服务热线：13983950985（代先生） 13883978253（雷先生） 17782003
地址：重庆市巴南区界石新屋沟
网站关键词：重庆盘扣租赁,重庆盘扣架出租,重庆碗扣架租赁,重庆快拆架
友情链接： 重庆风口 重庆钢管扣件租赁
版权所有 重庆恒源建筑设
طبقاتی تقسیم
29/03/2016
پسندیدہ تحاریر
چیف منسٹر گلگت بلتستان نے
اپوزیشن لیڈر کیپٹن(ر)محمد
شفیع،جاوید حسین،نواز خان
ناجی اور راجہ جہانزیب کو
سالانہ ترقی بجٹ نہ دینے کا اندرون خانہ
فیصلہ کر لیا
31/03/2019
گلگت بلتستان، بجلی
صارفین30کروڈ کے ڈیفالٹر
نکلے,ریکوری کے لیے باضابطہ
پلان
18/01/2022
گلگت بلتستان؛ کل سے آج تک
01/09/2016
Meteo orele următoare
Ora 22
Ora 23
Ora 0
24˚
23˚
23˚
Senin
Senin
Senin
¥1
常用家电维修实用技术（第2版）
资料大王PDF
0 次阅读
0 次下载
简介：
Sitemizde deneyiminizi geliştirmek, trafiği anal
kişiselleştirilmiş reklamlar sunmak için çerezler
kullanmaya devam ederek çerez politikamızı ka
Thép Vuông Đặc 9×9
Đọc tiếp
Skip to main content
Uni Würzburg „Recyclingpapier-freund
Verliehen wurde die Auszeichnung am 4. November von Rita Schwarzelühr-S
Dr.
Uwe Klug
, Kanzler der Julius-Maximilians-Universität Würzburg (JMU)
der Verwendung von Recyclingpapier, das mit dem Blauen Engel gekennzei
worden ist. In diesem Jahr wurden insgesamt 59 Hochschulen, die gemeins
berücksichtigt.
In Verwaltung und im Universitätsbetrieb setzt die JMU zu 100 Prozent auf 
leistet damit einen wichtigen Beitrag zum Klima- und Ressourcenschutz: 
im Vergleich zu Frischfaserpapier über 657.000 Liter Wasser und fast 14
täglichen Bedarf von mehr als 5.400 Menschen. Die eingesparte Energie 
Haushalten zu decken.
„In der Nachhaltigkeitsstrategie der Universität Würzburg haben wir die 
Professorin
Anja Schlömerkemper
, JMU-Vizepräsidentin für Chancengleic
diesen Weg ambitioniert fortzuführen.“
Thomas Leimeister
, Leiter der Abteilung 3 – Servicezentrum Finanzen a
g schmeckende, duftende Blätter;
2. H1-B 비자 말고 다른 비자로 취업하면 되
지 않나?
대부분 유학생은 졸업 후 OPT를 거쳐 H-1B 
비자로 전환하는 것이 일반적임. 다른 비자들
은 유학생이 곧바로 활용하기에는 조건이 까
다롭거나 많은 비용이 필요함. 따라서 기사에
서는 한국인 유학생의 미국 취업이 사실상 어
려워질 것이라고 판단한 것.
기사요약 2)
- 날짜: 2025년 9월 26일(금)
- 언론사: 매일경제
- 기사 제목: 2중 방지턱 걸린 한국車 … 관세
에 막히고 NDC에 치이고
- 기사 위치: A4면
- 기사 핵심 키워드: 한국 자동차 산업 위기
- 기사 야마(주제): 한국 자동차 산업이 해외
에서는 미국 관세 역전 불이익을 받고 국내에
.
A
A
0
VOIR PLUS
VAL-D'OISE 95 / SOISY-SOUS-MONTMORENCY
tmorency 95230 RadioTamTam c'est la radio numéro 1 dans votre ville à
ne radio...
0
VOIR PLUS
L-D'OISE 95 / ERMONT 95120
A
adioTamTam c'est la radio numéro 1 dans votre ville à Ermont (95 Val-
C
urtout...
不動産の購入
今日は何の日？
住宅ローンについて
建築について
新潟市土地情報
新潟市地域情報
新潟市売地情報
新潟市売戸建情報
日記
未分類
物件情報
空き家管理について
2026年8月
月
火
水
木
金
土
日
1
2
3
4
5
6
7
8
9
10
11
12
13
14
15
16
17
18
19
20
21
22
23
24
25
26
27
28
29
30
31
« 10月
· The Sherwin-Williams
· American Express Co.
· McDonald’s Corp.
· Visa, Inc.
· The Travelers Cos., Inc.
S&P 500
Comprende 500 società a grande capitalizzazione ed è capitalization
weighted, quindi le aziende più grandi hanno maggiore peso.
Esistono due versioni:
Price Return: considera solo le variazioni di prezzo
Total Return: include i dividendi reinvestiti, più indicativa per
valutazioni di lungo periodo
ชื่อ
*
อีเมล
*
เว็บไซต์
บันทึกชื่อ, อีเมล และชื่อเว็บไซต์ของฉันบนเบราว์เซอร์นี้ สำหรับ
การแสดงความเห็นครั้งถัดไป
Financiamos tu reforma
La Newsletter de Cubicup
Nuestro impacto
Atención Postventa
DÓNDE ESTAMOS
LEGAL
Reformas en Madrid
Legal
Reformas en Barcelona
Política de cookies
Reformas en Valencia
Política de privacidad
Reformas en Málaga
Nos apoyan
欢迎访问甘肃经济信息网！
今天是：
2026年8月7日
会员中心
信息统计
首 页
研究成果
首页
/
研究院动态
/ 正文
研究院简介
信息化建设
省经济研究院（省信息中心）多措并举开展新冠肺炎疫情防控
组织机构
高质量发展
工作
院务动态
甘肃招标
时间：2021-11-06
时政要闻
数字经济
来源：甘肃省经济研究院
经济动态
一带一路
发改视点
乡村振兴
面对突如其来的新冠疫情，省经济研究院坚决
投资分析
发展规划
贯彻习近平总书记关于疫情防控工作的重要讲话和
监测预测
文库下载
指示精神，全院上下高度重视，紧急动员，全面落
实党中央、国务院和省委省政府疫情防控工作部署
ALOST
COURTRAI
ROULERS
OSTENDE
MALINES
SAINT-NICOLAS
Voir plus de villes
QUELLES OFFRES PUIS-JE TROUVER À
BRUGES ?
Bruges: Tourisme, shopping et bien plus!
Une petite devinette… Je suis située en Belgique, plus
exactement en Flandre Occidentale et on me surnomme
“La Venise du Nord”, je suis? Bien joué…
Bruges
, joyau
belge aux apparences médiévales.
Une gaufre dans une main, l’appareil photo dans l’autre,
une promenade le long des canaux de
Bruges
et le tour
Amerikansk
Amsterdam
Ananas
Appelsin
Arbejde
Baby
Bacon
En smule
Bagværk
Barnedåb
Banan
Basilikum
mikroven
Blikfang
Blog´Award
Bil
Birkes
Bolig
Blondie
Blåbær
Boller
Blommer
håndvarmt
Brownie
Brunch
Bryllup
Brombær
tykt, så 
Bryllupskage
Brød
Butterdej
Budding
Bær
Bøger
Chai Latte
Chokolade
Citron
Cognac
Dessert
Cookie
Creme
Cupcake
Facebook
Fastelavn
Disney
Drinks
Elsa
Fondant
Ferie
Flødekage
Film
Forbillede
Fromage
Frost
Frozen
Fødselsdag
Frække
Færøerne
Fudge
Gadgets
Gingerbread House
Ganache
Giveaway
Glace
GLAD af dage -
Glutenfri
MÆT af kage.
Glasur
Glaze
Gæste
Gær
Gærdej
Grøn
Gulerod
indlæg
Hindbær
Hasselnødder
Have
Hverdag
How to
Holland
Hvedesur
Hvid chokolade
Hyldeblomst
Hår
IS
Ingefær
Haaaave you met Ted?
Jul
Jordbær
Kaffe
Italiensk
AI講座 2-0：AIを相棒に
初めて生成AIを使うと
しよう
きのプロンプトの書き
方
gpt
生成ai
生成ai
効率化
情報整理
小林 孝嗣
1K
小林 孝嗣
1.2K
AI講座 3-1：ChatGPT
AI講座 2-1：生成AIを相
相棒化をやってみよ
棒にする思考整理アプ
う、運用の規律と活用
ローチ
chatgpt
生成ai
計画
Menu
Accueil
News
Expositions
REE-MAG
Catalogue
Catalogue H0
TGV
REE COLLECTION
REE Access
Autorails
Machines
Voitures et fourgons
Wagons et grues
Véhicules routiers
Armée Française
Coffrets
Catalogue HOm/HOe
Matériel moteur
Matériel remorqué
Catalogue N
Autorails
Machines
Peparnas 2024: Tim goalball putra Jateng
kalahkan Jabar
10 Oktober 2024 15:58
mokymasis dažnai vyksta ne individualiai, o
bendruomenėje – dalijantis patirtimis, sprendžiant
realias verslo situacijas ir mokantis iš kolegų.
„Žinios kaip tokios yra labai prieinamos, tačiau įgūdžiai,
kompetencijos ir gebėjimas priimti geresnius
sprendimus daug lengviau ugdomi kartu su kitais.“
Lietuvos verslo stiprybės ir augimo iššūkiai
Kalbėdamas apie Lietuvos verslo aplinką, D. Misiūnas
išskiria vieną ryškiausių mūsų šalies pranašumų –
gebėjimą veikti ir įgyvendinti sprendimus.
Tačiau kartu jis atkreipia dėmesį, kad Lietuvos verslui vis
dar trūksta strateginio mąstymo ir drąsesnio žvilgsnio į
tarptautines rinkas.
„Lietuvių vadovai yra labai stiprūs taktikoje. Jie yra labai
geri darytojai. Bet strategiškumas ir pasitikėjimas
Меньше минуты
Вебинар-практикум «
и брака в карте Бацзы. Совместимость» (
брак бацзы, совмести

# [Exercise details]
Search the preceding listing for the word "บไซต" and pull out every line that holds it.

# [Answer to this problem]
เว็บไซต์
บันทึกชื่อ, อีเมล และชื่อเว็บไซต์ของฉันบนเบราว์เซอร์นี้ สำหรับ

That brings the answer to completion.